Do your clients like you?


It’s not a must, but it can make a big difference. Because, given a choice, people prefer to hire a lawyer they know, like, and trust.

Trust is most important and requires the most effort. Before people hire you, you want them to hear good things about you, both online and from people they know. After they hire you, you want to show them you keep your promises and get results.

Trust, baby. For a lawyer, it’s what’s for dinner.

Knowing isn’t difficult, but takes time and effort (and money) to get your name and story in front of people often enough so that it is familiar.

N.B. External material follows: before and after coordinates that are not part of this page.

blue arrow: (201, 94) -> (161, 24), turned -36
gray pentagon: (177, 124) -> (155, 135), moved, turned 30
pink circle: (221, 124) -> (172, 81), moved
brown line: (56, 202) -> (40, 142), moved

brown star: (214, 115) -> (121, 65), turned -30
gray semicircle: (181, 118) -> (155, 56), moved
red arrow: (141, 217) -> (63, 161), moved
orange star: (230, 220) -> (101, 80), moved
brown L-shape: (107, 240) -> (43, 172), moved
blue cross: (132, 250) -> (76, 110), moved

You can get a lot of clients with knowing and trust and many lawyers do. But “liking” is where the magic happens.

When prospects like you, they are more likely to choose you. When clients like you, they are more likely to become repeat clients, share your content, and send you referrals.

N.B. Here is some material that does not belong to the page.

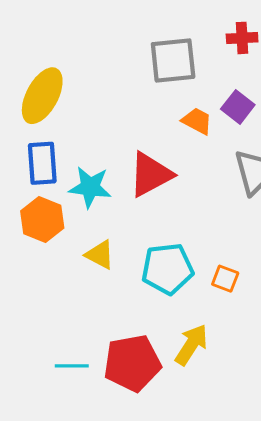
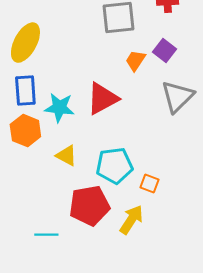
orange trapezoid: (197, 121) -> (135, 61), turned -85
orange square: (225, 279) -> (149, 184), moved
red pentagon: (132, 363) -> (89, 206), moved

For some lawyers, however, likeability is a challenge.

Don’t worry, I’m going to give you a simple way to put a smile on people’s faces when they hear your name or see your face.

What’s that? You say your clients already like you? They love you to pieces?

Great. Read this anyway. You never know when it might come in handy.

Okay, what’s the simplest way to get people to like you?

Make them feel that you like them. Because people like people who like them.

Yeah, but what if you don’t like them? You’ll take their money and do the work, but you’ll never be their bff.

What then?

Find something you do like about them and focus on that. Even if the only thing you like is their checkbook.

Greet them (and their checkbook) with a handshake and a smile, make them feel you understand their problem, you can help them and you want to do that.

Like you do with any client.

Put the parts you don’t like in a lockbox and throw away the key.

But there’s something else you can do to make them like you, even if you still don’t like them.

You can simulate “liking” by getting them to talk about themselves (not just their legal issue).

Get them to tell you about their work, their family, or anything that interests them. Because when someone does most of the talking, they tend to like the person they’re talking to.

So, don’t hog the microphone. Let them do most of the singing.

Ask questions and listen. Ask follow-up questions and listen some more.

And, if they happen to share something you have in common with them, make sure to let them know.

Because people like people who not only like them but are like them in some way. Even if it’s just rooting for the same sports team or being fed up with inflation.